To help mitigate the risk of such an attack, FireEye recommends only purchasing a hardware wallet from the manufacturer directly or through authorized resellers.
In addition to supply-chain attacks, security researchers with Wallet.fail have recently disclosed two vulnerabilities in the Ledger Nano S device. One of these vulnerabilities allows an attacker to execute arbitrary code from the boot menu, and the other allows physical manipulation without the user knowing due to a lack of tamper evidence. In both cases, physical access to the device is required, and thus deemed less likely to occur if proper physical security of the device is maintained and unauthorized third-party purchasing is avoided.
Typically, wallet software solutions hide the process of generating, using, and storing private keys from the user. However, a paper wallet involves using an open-source wallet generator like BitAddressorg and WalletGeneratornet to generate the user’s public and private keys. Those keys are then printed to a piece of paper. While many view this form of key management as more secure because the keys do not reside on a digital device, there are still risks.
Because the private key is printed on paper, theft, loss, and physical damage present the highest risk to the user. Paper wallets are one of the only forms of key management that outwardly display the private key in such a way and should be used with extreme caution. It is also known that many printers keep a cache of printed content, so the possibility of extracting printed keys from exploited printers should also be considered.
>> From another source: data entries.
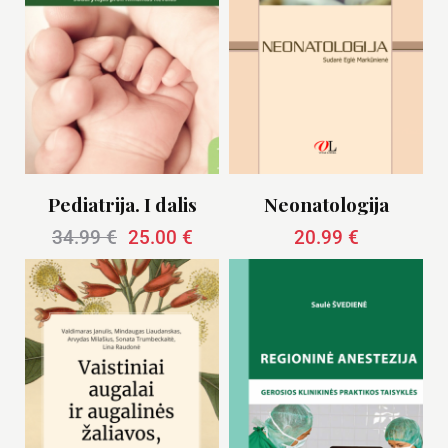
Pediatrija. I dalis
Neonatologija
34.99
€
25.00
€
20.99
€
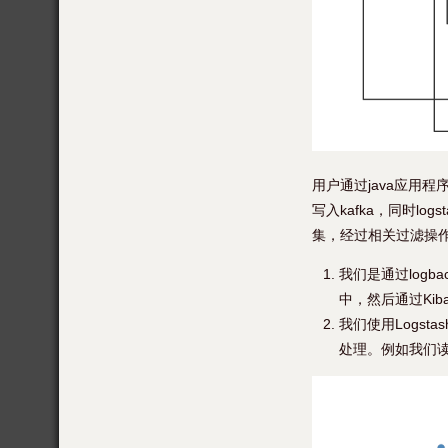
用户通过java应用程序的
写入kafka，同时log
集，经过相关过滤操作后将日
我们是通过logba
中，然后通过Ki
我们使用Logst
处理。例如我们读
Exchanges & Key Custodians
According to recent Cambridge University research, in 2013 there were approximately 300,000 to 1.3 million users of cryptocurrency. By 2017 there were between 2.9 million and 5.8 million users. To facilitate this expedited user growth, a multitude of companies have materialized that offer services enabling user interaction with the various cryptocurrency networks. A majority of these businesses function as an exchange and/or key custodians. Consequently, this can make the organization an ideal candidate for intrusion activity, whether it be spear phishing, distributed denial of service (DDoS) attacks, ransomware, or extortion threats (from both internal and external sources).
Many cryptocurrency exchanges and services around the world have reportedly suffered breaches and thefts in recent years that resulted in substantial financial losses and, in many cases, closures (Figure 3). One 2013 study found that out of 40 bitcoin exchanges analyzed, over 22 percent had experienced security breaches, forcing 56 percent of affected exchanges to go out of business.